Data Engineering Project / Youtube Data Analysis

List of Contents:

Description of the Problem
Objective
Technologies
Data Architecture
Data Description
1. CSV Files
2. JSON Files
AWS Set up
1. Sign up the account
2. Connect the AWS CLI
AWS S3 (Raw File Bucket)
AWS Glue
AWS Athena
AWS Lambda

1. Description of the Problem:

Today, analysts use historical data from platforms like YouTube to build predictive models for better user engagement and smarter decision-making. But these models face challenges due to the changing nature of online video consumption, which can be influenced by trends, world events, and audience preferences.

Moreover, when dealing with global data, complexities arise due to cultural and regional variations in content consumption. Hence, it's important to combine data analysis with current context and trends to drive better business decisions.

2. Objective:

Historical YouTube data is a rich resource for content creators, marketers, and analysts, helping them understand audience habits, predict content demand, and formulate content strategies.

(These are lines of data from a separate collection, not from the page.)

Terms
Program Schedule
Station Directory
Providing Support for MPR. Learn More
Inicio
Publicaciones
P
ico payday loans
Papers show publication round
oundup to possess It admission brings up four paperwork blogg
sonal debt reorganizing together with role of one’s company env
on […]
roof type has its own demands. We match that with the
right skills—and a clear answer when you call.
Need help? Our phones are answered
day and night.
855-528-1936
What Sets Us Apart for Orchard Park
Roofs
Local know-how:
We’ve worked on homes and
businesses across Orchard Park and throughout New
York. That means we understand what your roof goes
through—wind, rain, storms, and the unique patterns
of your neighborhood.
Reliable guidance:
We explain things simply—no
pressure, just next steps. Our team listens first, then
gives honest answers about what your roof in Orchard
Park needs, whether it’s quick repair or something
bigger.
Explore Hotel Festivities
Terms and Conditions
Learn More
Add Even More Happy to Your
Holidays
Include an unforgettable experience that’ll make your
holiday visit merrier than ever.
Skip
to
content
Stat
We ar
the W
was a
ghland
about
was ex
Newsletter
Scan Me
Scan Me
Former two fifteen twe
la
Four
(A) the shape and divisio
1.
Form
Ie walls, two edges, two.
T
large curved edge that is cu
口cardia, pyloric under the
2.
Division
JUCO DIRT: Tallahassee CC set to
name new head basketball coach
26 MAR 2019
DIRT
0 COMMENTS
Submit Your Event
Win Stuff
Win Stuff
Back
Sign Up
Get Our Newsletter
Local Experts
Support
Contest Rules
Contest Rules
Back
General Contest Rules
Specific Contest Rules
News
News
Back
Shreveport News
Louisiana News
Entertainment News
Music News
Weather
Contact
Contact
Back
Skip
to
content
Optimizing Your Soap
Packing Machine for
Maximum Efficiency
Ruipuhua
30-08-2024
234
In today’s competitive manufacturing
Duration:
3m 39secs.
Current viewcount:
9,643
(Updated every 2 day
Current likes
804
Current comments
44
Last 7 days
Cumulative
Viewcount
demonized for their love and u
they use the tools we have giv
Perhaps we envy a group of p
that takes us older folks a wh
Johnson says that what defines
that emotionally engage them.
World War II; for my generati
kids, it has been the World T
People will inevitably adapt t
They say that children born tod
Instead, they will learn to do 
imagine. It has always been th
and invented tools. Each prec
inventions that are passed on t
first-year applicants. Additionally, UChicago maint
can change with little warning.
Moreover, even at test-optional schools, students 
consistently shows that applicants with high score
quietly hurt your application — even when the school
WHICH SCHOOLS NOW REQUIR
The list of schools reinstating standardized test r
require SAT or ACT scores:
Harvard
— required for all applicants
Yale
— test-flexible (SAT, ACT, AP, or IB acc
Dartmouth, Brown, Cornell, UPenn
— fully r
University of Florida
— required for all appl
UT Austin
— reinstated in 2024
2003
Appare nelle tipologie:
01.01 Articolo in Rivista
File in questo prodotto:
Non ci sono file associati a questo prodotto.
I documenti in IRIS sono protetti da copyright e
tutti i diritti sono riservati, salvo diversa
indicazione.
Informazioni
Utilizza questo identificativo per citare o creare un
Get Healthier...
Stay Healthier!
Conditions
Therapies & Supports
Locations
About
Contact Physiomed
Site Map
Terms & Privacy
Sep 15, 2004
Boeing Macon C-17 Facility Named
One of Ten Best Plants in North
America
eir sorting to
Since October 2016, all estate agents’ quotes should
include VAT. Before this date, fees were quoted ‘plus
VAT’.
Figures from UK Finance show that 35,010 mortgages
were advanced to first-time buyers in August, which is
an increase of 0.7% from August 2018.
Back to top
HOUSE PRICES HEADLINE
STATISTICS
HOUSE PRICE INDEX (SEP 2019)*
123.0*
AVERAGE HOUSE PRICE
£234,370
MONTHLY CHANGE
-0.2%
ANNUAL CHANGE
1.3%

These datasets can also optimize content recommendations and planning, and guide strategic decisions for platforms like YouTube. Plus, they provide academic and research opportunities, allowing exploration of viewer behavior and the influence of video platforms on global media consumption.

A typical YouTube dataset, available as .csv files or via APIs, includes various engagement metrics but has limitations. It captures historical trends but may not predict sudden changes or account for local contexts. Therefore, it's essential to consider these limitations when using this data. Moreover, we must handle this data responsibly, ensuring user anonymity and data privacy. This project aims to analyze YouTube data using AWS and visualize the results, helping uncover patterns and insights into user behavior and content performance on YouTube.

3. Technologies:

In this project, we gonna leverage some AWS services:

AWS S3
AWS IAM
AWS Glue
AWS lambda
AWS athena

4. Data Architecture:

5. Data Description:

5.1 CSV Files:

These files contain historical video data from YouTube for different countries. They include video IDs, viewing durations, user interests, popular content, and more. The data helps understand viewer behavior and video performance trends in respective regions.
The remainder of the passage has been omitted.